- **WHAT TO WORK ON**
Without including any image, repeat every record exactly.

(Recorded data)
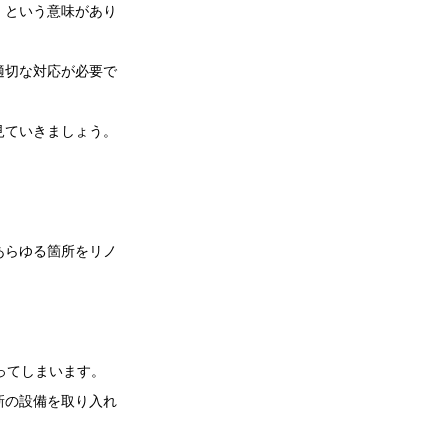
」という意味があり
適切な対応が必要で
見ていきましょう。
あらゆる箇所をリノ
ってしまいます。
新の設備を取り入れ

- **REPLY TO THE TASK**
」という意味があり
適切な対応が必要で
見ていきましょう。
あらゆる箇所をリノ
ってしまいます。
新の設備を取り入れ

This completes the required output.